Public reporting service · Version 1.0 · Effective 1 June 2026
NOUR is a civilian-safety platform that lets anyone report strikes, shelling, flooding, fires, and other hazards from any phone — with no app and no account — so that incidents can be verified and shown on a live public map. This policy explains what data the public reporting service collects, why, and the rights you have. We designed the service to need as little personal data as possible.
Aid organisations that use NOUR’s separate, sign-in-only dashboard to manage their own teams are covered by a dedicated policy provided within that dashboard.
This policy applies to the public parts of NOUR available at noursystems.org: the hazard report form, the public live map, and related public information pages. By using these services you acknowledge the practices described here.
The data controller for the NOUR platform is Forrest Labs (“we”, “us”). You can contact us using the details in Section 15.
When you submit a hazard report, we process:
When you view the public map, we process only the limited technical data needed to serve the page securely.
We use this data only to operate the safety service: to cluster and verify reports, cross-reference public news and official sources, show verified incidents on the public map, and keep the service secure against abuse. Our lawful bases under applicable data-protection law — principally Lebanon’s Law No. 81 of 10 October 2018 (Electronic Transactions and Personal Data), with the EU/UK General Data Protection Regulation applied as our baseline standard — are the protection of the vital interests of people in danger, the performance of a task in the public interest, your consent in submitting a report, and our legitimate interests in keeping the service accurate and secure.
NOUR uses automated processing, including a large-language-model service (Anthropic’s Claude API), to help cluster and verify incoming reports and cross-reference public sources. These tools assist human-overseen verification; we do not use your data to make decisions producing legal or similarly significant effects about you. Only the data needed for the task is sent to this provider (Section 7).
Our service providers may process data in countries outside the one in which you are located. Where data is transferred internationally, we rely on appropriate safeguards recognised under applicable law to protect it. You can request more information using the contact details in Section 15.

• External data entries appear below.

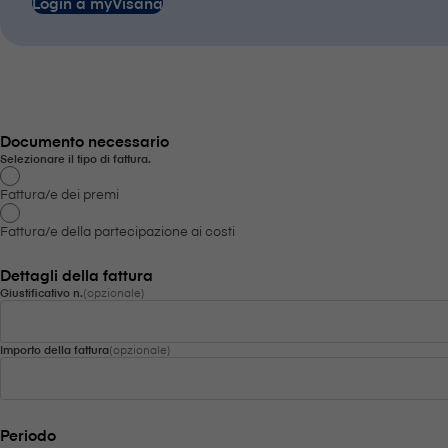
Login a myVisana
Documento necessario
Selezionare il tipo di fattura.
Fattura/e dei premi
Fattura/e della partecipazione ai costi
Dettagli della fattura
Giustificativo n.
(opzionale)
Importo della fattura
(opzionale)
Periodo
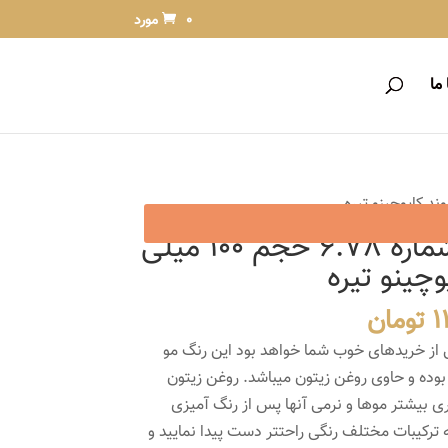
0 مورد
ما
رنگ مو دنی وان شماره 6.78 حجم 100 میلی
وچینو تیره
قیمت
1
تومان
فعلی
 از خریدهای خوب شما خواهد بود این رنگ مو
12,730 تومان
11,890 تومان
 بوده و حاوی روغن زیتون میباشد. روغن زیتون
است.
ی بیشتر موها و نرمی آنها پس از رنگ آمیزی
ه ترکیبات مختلف رنگی راحتتر دست پیدا نمایید و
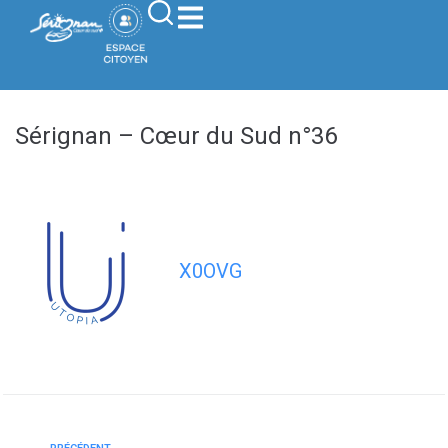
contenu
principal
Sérignan – Cœur du Sud n°36
X0OVG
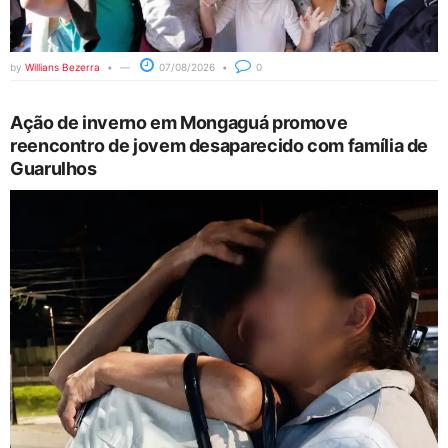
by
Willians Bezerra
07/08/2026
0
Ação de inverno em Mongaguá promove
reencontro de jovem desaparecido com família de
Guarulhos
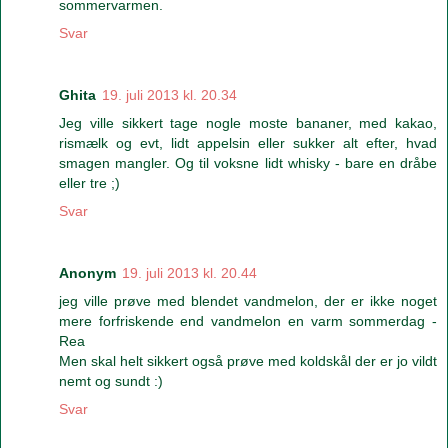
sommervarmen.
Svar
Ghita
19. juli 2013 kl. 20.34
Jeg ville sikkert tage nogle moste bananer, med kakao,
rismælk og evt, lidt appelsin eller sukker alt efter, hvad
smagen mangler. Og til voksne lidt whisky - bare en dråbe
eller tre ;)
Svar
Anonym
19. juli 2013 kl. 20.44
jeg ville prøve med blendet vandmelon, der er ikke noget
mere forfriskende end vandmelon en varm sommerdag -
Rea
Men skal helt sikkert også prøve med koldskål der er jo vildt
nemt og sundt :)
Svar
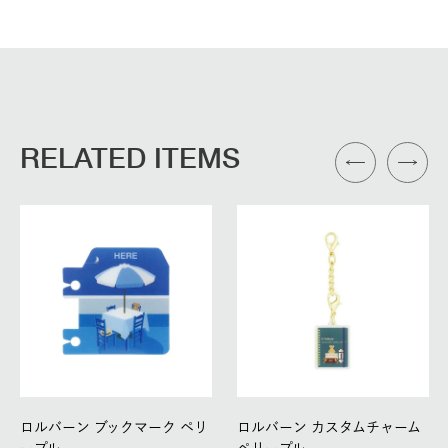
RELATED ITEMS
ロルバーン ブックマーク ペリ
ロルバーン カスタムチャーム
ープル
ペリープル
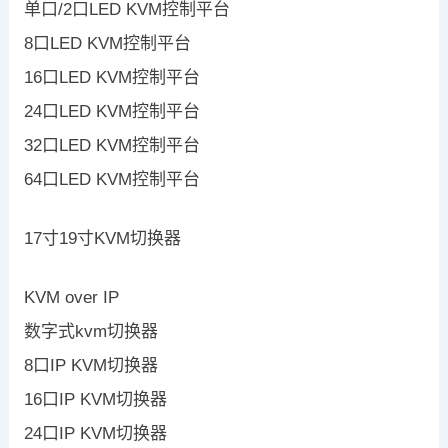
单口/2口LED KVM控制平台
8口LED KVM控制平台
16口LED KVM控制平台
24口LED KVM控制平台
32口LED KVM控制平台
64口LED KVM控制平台
17寸19寸KVM切换器
KVM over IP
数字式kvm切换器
8口IP KVM切换器
16口IP KVM切换器
24口IP KVM切换器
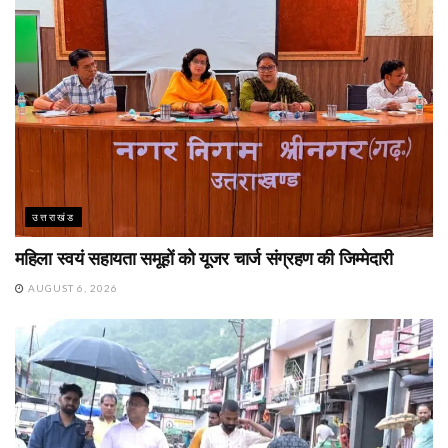
उत्तराखंड
महिला स्वयं सहायता समूहों को यूजर चार्ज संग्रहण की जिम्मेदारी
AUGUST 6, 2026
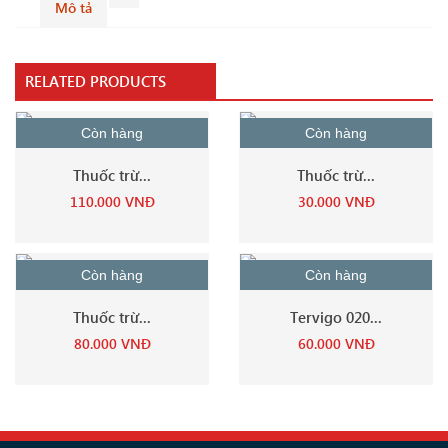
Mô tả
RELATED PRODUCTS
Còn hàng
Còn hàng
Thuốc trừ...
Thuốc trừ...
110.000
VNĐ
30.000
VNĐ
Còn hàng
Còn hàng
Thuốc trừ...
Tervigo 020...
80.000
VNĐ
60.000
VNĐ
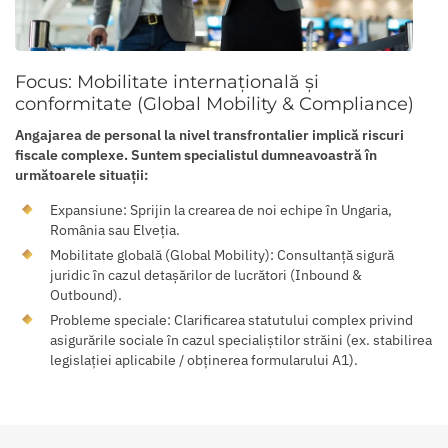
Focus: Mobilitate internațională și
conformitate (Global Mobility & Compliance)
Angajarea de personal la nivel transfrontalier implică riscuri
fiscale complexe. Suntem specialistul dumneavoastră în
următoarele situații:
Expansiune: Sprijin la crearea de noi echipe în Ungaria,
România sau Elveția.
Mobilitate globală (Global Mobility): Consultanță sigură
juridic în cazul detașărilor de lucrători (Inbound &
Outbound).
Probleme speciale: Clarificarea statutului complex privind
asigurările sociale în cazul specialiștilor străini (ex. stabilirea
legislației aplicabile / obținerea formularului A1).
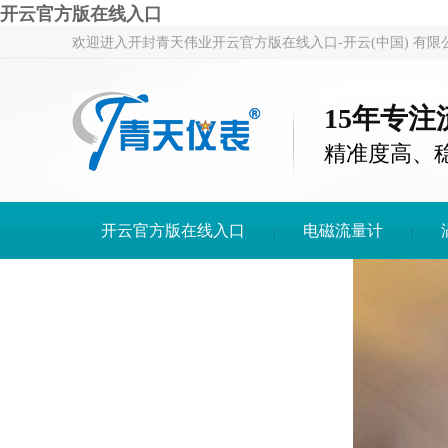
开云官方版在线入口
欢迎进入开封青天伟业开云官方版在线入口-开云(中国) 有限
15年专
精准度高、
开云官方版在线入口
电磁流量计
开云官方版在线入口-开云(中国)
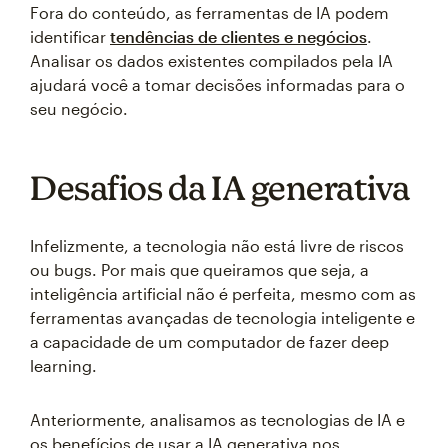
Fora do conteúdo, as ferramentas de IA podem
identificar
tendências de clientes e negócios
.
Analisar os dados existentes compilados pela IA
ajudará você a tomar decisões informadas para o
seu negócio.
Desafios da IA generativa
Infelizmente, a tecnologia não está livre de riscos
ou bugs. Por mais que queiramos que seja, a
inteligência artificial não é perfeita, mesmo com as
ferramentas avançadas de tecnologia inteligente e
a capacidade de um computador de fazer deep
learning.
Anteriormente, analisamos as tecnologias de IA e
os benefícios de usar a IA generativa nos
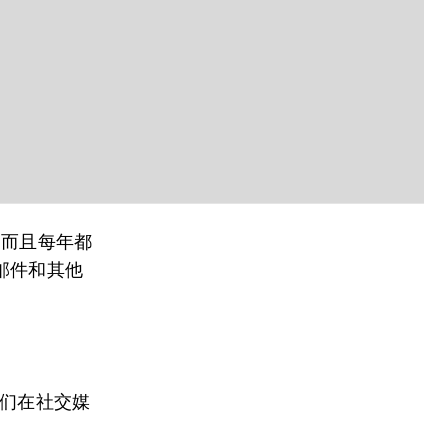
制作，而且每年都
邮件和其他
，我们在社交媒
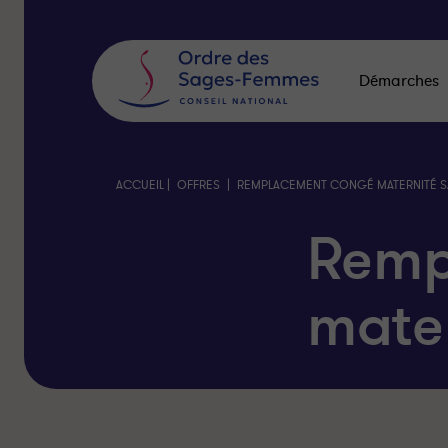
Panneau
de
gestion
des
Démarches
cookies
|
|
ACCUEIL
OFFRES
REMPLACEMENT CONGÉ MATERNITÉ SA
Remp
mate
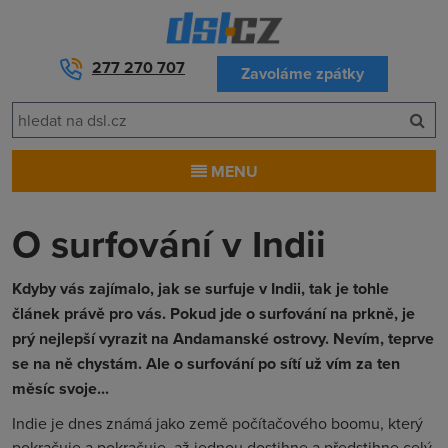
277 270 707
Zavoláme zpátky
MENU
O surfování v Indii
Kdyby vás zajímalo, jak se surfuje v Indii, tak je tohle
článek právě pro vás. Pokud jde o surfování na prkně, je
prý nejlepší vyrazit na Andamanské ostrovy. Nevím, teprve
se na ně chystám. Ale o surfování po sítí už vím za ten
měsíc svoje...
Indie je dnes známá jako země počítačového boomu, který
pokračuje a pokračuje, až jednou dostihne a předstihne celý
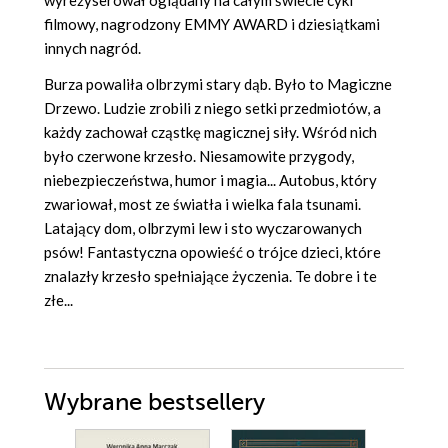
filmowy, nagrodzony EMMY AWARD i dziesiątkami
innych nagród.
Burza powaliła olbrzymi stary dąb. Było to Magiczne
Drzewo. Ludzie zrobili z niego setki przedmiotów, a
każdy zachował cząstkę magicznej siły. Wśród nich
było czerwone krzesło. Niesamowite przygody,
niebezpieczeństwa, humor i magia... Autobus, który
zwariował, most ze światła i wielka fala tsunami.
Latający dom, olbrzymi lew i sto wyczarowanych
psów! Fantastyczna opowieść o trójce dzieci, które
znalazły krzesło spełniające życzenia. Te dobre i te
złe...
Wybrane bestsellery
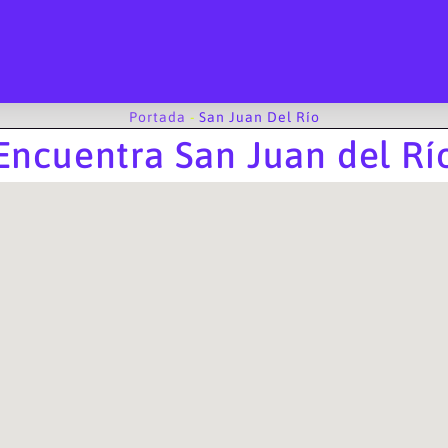
Portada
-
San Juan Del Río
Encuentra San Juan del Rí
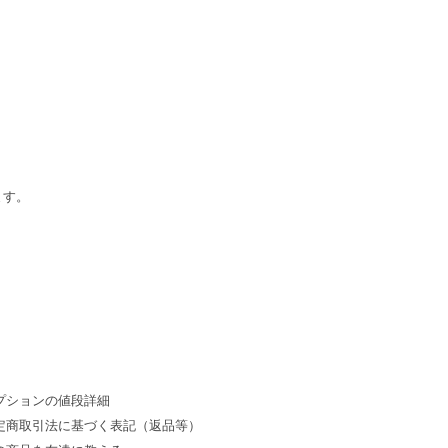
ます。
プションの値段詳細
定商取引法に基づく表記（返品等）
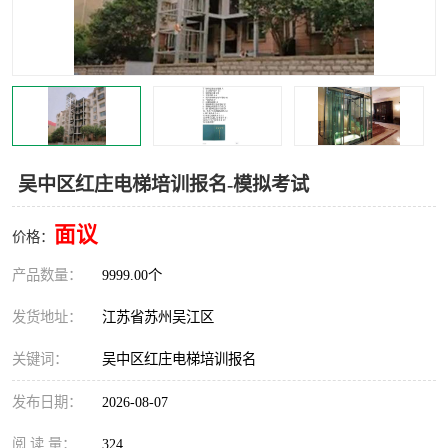
叉车培训中心
叉车操作证培训复审
叉车司机培训
焊工培训
行车起重机培训
登高证培训
吴中区红庄电梯培训报名-模拟考试
面议
价格：
产品数量：
9999.00个
发货地址：
江苏省苏州吴江区
关键词：
吴中区红庄电梯培训报名
发布日期：
2026-08-07
阅 读 量：
324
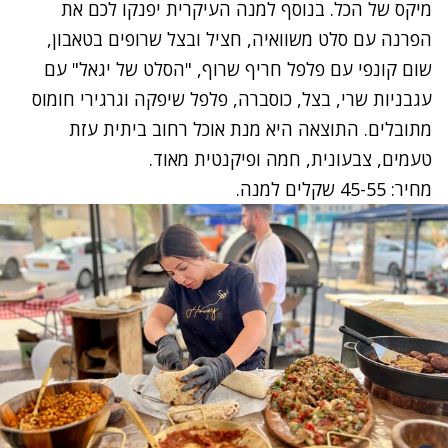
מיקס של הכל. בנוסף למנה העיקרית יפנקו לכם את
הפרנה עם סלט משוואיה, חציל ובצל שרופים בטאבון,
שום קונפי עם פלפל חריף שרוף, "הסלט של יגאל" עם
עגבניות שרי, בצל, כוסברה, פלפל שיפקה וגרגירי חומוס
מתובלים. התוצאה היא מנת אוכל רחוב ביתית עזת
טעמים, צבעונית, חמה ופיקנטית מאוד.
מחיר: 45-55 שקלים למנה.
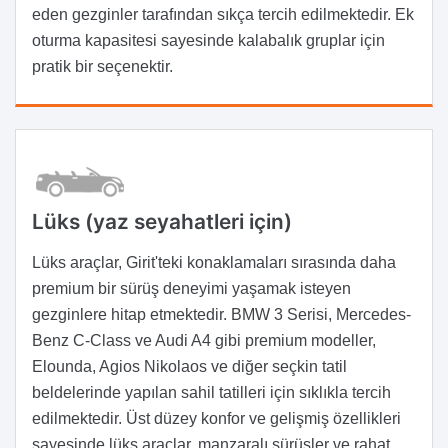
eden gezginler tarafından sıkça tercih edilmektedir. Ek
oturma kapasitesi sayesinde kalabalık gruplar için
pratik bir seçenektir.
Lüks (yaz seyahatleri için)
Lüks araçlar, Girit'teki konaklamaları sırasında daha
premium bir sürüş deneyimi yaşamak isteyen
gezginlere hitap etmektedir. BMW 3 Serisi, Mercedes-
Benz C-Class ve Audi A4 gibi premium modeller,
Elounda, Agios Nikolaos ve diğer seçkin tatil
beldelerinde yapılan sahil tatilleri için sıklıkla tercih
edilmektedir. Üst düzey konfor ve gelişmiş özellikleri
sayesinde lüks araçlar, manzaralı sürüşler ve rahat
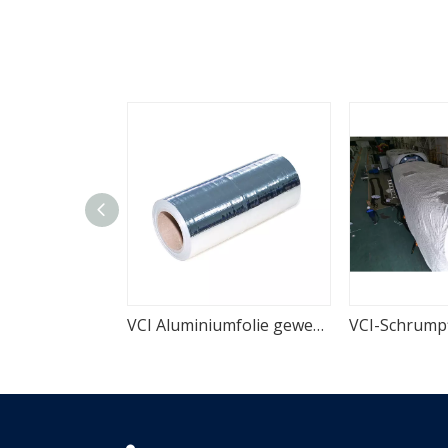
VCI Aluminiumfolie gewebter Film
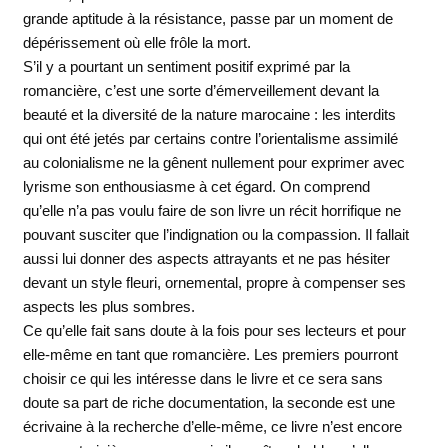
grande aptitude à la résistance, passe par un moment de
dépérissement où elle frôle la mort.
S’il y a pourtant un sentiment positif exprimé par la
romancière, c’est une sorte d’émerveillement devant la
beauté et la diversité de la nature marocaine : les interdits
qui ont été jetés par certains contre l’orientalisme assimilé
au colonialisme ne la gênent nullement pour exprimer avec
lyrisme son enthousiasme à cet égard. On comprend
qu’elle n’a pas voulu faire de son livre un récit horrifique ne
pouvant susciter que l’indignation ou la compassion. Il fallait
aussi lui donner des aspects attrayants et ne pas hésiter
devant un style fleuri, ornemental, propre à compenser ses
aspects les plus sombres.
Ce qu’elle fait sans doute à la fois pour ses lecteurs et pour
elle-même en tant que romancière. Les premiers pourront
choisir ce qui les intéresse dans le livre et ce sera sans
doute sa part de riche documentation, la seconde est une
écrivaine à la recherche d’elle-même, ce livre n’est encore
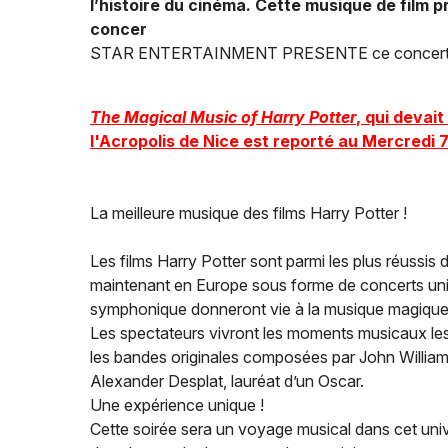
l’histoire du cinéma. Cette musique de film
concer
STAR ENTERTAINMENT PRESENTE ce concer
The Magical Music of Harry Potter
, qui devai
l'Acropolis de Nice est reporté au Mercredi
La meilleure musique des films Harry Potter !
Les films Harry Potter sont parmi les plus réussis 
maintenant en Europe sous forme de concerts uniq
symphonique donneront vie à la musique magique 
Les spectateurs vivront les moments musicaux les
les bandes originales composées par John Williams
Alexander Desplat, lauréat d’un Oscar.
Une expérience unique !
Cette soirée sera un voyage musical dans cet univ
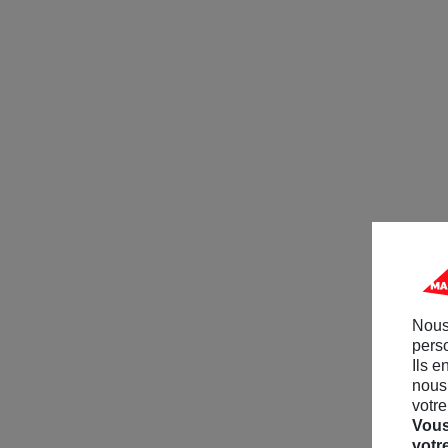
Nous
perso
Ils e
nous 
votre
Vous
votr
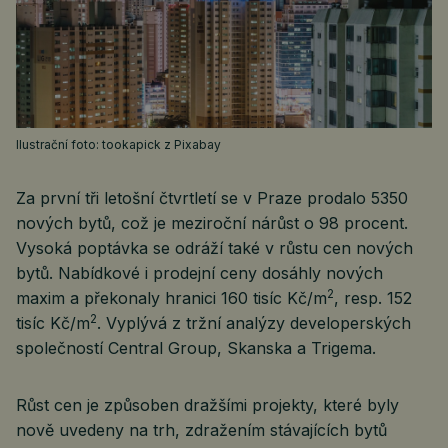
Ilustrační foto: tookapick z Pixabay
Za první tři letošní čtvrtletí se v Praze prodalo 5350
nových bytů, což je meziroční nárůst o 98 procent.
Vysoká poptávka se odráží také v růstu cen nových
bytů. Nabídkové i prodejní ceny dosáhly nových
2
maxim a překonaly hranici 160 tisíc Kč/m
, resp. 152
2
tisíc Kč/m
. Vyplývá z tržní analýzy developerských
společností Central Group, Skanska a Trigema.
Růst cen je způsoben dražšími projekty, které byly
nově uvedeny na trh, zdražením stávajících bytů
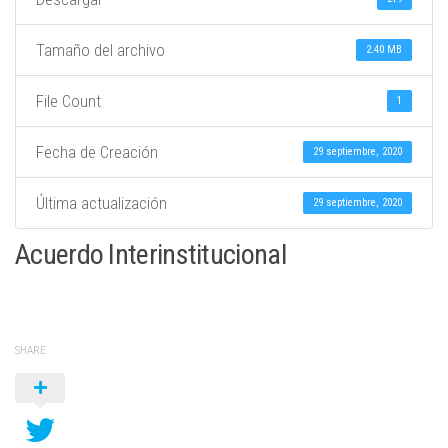
Tamaño del archivo
2.40 MB
File Count
1
Fecha de Creación
29 septiembre, 2020
Última actualización
29 septiembre, 2020
Acuerdo Interinstitucional
SHARE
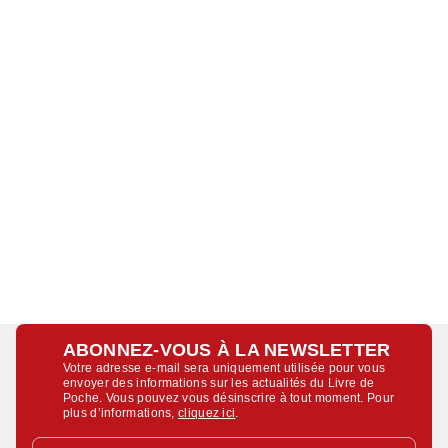
ABONNEZ-VOUS À LA NEWSLETTER
Votre adresse e-mail sera uniquement utilisée pour vous
envoyer des informations sur les actualités du Livre de
Poche. Vous pouvez vous désinscrire à tout moment. Pour
plus d’informations,
cliquez ici
.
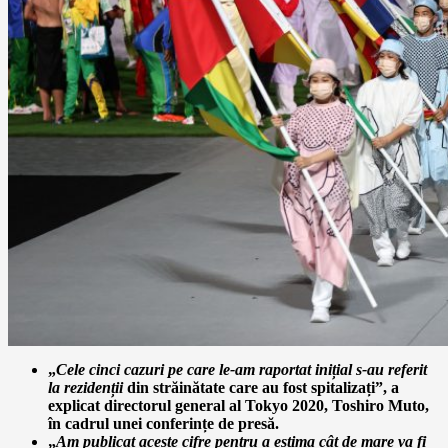
„
Cele cinci cazuri pe care le-am raportat inițial s-au referit
la rezidenții
din străinătate care au fost spitalizați”, a
explicat directorul general al Tokyo 2020, Toshiro Muto,
în cadrul unei conferințe de presă.
„
Am publicat aceste cifre pentru a estima cât de mare va fi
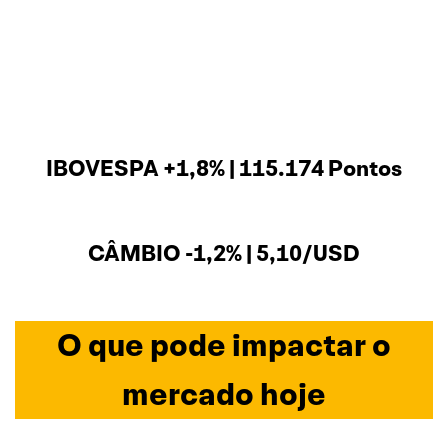
IBOVESPA +1,8% | 115.174 Pontos
CÂMBIO -1,2% | 5,10/USD
O que pode impactar o
mercado hoje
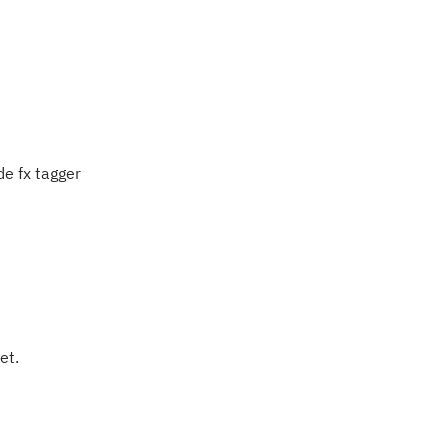
e fx tagger
et.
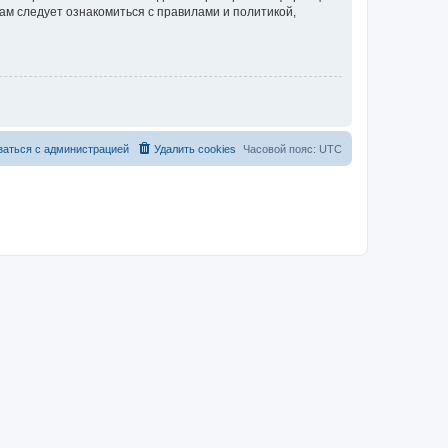
ам следует ознакомиться с правилами и политикой,
заться с администрацией
Удалить cookies
Часовой пояс:
UTC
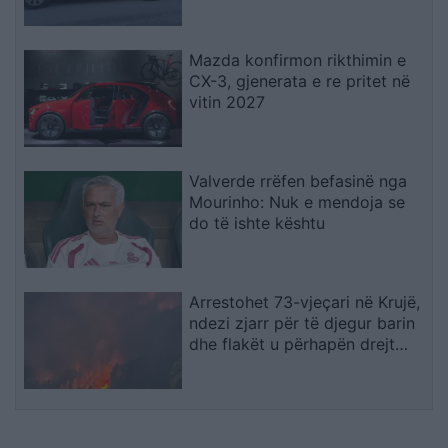
Nallbani në Palasë
Mazda konfirmon rikthimin e
CX-3, gjenerata e re pritet në
vitin 2027
Valverde rrëfen befasinë nga
Mourinho: Nuk e mendoja se
do të ishte kështu
Arrestohet 73-vjeçari në Krujë,
ndezi zjarr për të djegur barin
dhe flakët u përhapën drejt
malit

No system is perfectly secure; Section 16 is honest about what these measures do and do not protect against.
Subject to applicable law, you have rights to access, correct, erase, restrict, or object to the processing of your personal data, to data portability, to withdraw consent, and to complain to a supervisory authority. Because reports are submitted without an account and IP addresses are stored only as an irreversible hash, we usually cannot identify you or link a particular report back to you — which means we may be unable to locate “your” data to action some requests. Where you can give us enough detail to identify specific data (for example a report you submitted), we will act on your request as the law requires. Contact us using Section 15.
NOUR is intended for use by adults. It is not directed at children, and we do not knowingly collect children’s personal data. If you believe a child’s data has been provided to us, contact us and we will take appropriate steps.
We may update this policy from time to time. When we make material changes we will update the version and effective date shown above. Your continued use of the service after a change takes effect constitutes acknowledgement of the updated policy.
For privacy questions or to exercise your rights, contact Forrest Labs at shadi@forrestlabs.org. We have not appointed a dedicated data protection officer; privacy enquiries are handled by Forrest Labs at that address.
If you are not satisfied with our response, you have the right to lodge a complaint with the competent data-protection supervisory authority in your jurisdiction — in Lebanon, under Law No. 81 of 10 October 2018 (Electronic Transactions and Personal Data), or, where applicable, with the relevant EU/EEA supervisory authority.
We believe in being straight with the people who rely on this tool. NOUR’s protections — encrypted connections, no raw-IP storage, face-blurring, and least-data-by-default — are strong against common threats. They are not a guarantee against a determined, well-resourced adversary such as a nation-state. Share only the detail a report genuinely needs, and for sensitive personal communication use a dedicated secure messaging app rather than any single system.